From Monolith to Modularity: How We Refactored HomeForged's Schema System
The Weight of a 1931-Line Validator
A few months ago, HomeForged’s schema validation system was held together by sheer willpower. The SchemaValidationFacade class had ballooned to 1931 lines of tightly coupled logic, handling everything from field type checks to complex cross-domain dependencies. Every new feature or edge case meant another patch on top of an already fragile foundation. Pull requests took longer to review, bugs slipped through, and onboarding new team members felt like handing them a map to a minefield.
The worst part? It wasn’t just big—it was opaque. Validation rules were buried in nested conditionals, with domain logic scattered across helper methods that no longer reflected the actual data model. When a schema failed, you couldn’t tell why without stepping through half the file. We needed a way out that didn’t mean rewriting the entire system overnight.
So we set a goal: decompose the monolith into something maintainable, testable, and predictable. Not by rewriting, but by rearchitecting—using modularity and metadata to shift from a "god object" to a pipeline driven by intent.
Breaking the Monolith: Manifest-Driven Modularity
Our first move was to stop treating the schema as one giant blob.
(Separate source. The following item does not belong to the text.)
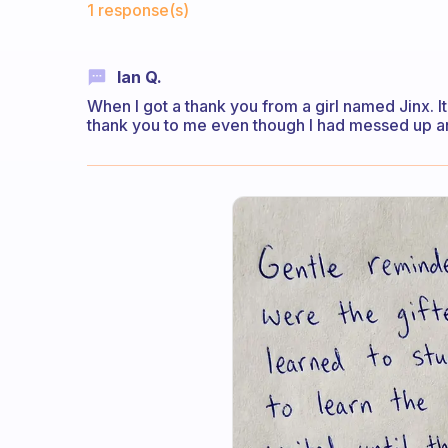
1 response(s)
Ian Q.
When I got a thank you from a girl named Jinx. I
thank you to me even though I had messed up and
Instead, we broke schema-metadata.json into 10 domain-specific modules—things like character-attributes.json, equipment-validation.json, and campaign-rules.json. Each file now owns its validation logic, lives close to its domain, and can evolve independently.
But splitting files wasn’t enough. We needed orchestration. Enter the manifest-driven pipeline. We introduced a new BuildAllCommand—a console command that reads a manifest file listing all schema modules, resolves their dependencies (yes, some domains depend on others), and executes validators in the correct order. This wasn’t just about organization; it was about making the system visible. Now, when you run php artisan schema:build --dry-run, you see exactly which modules are loaded, in which order, and whether any fail validation—no guesswork.
The old SchemaValidationFacade? Deleted. 1931 lines gone in one commit. Its responsibilities were redistributed into lightweight, single-purpose validators that accept structured input and return clear, actionable errors. These validators don’t care where the data comes from—they just enforce rules. That separation made it easier to plug in new sources later (like API imports or user uploads) without touching core logic.
This shift also changed how we think about schema changes. Instead of modifying a central file, we now follow a pattern: define the schema in its domain module, write the validator, and register it in the manifest. It’s backend-first, intentional, and scales with the team.
Testing with Purpose: 11 Schemas, Zero Guesswork
With modularity came a new challenge: how do you test a system where pieces depend on each other? You don’t wing it—you build a test suite that mirrors reality.
We added 14 new test files, including 11 purpose-built test schemas designed to cover edge cases: circular dependencies, missing required fields, invalid type coercions, and cross-module references. Each test schema is small, focused, and runs in isolation—or as part of the full pipeline. This dual approach gives us confidence at both the unit and integration levels.
One key win was implementing backend-first YAML validation. Instead of relying on frontend forms to catch errors, we parse and validate schema files on the server before they’re ever used. We wrote validators that check syntax, structure, and semantic rules (like "a damage modifier must reference an existing attribute"). If a schema fails, the pipeline stops and returns a clear error with file, line, and reason. No more silent failures or cryptic frontend crashes.
We also automated this in CI. Every PR that touches a schema file now runs the full analyze api pipeline, which includes dependency resolution, validation, and dry-run execution. The fact that it’s passing cleanly today—after months of incremental work—is the real milestone. It means the system isn’t just working; it’s reliable.
This refactor didn’t just reduce technical debt. It changed how we build. We’re faster, more confident, and finally building on a foundation that grows with us—not one that holds us back.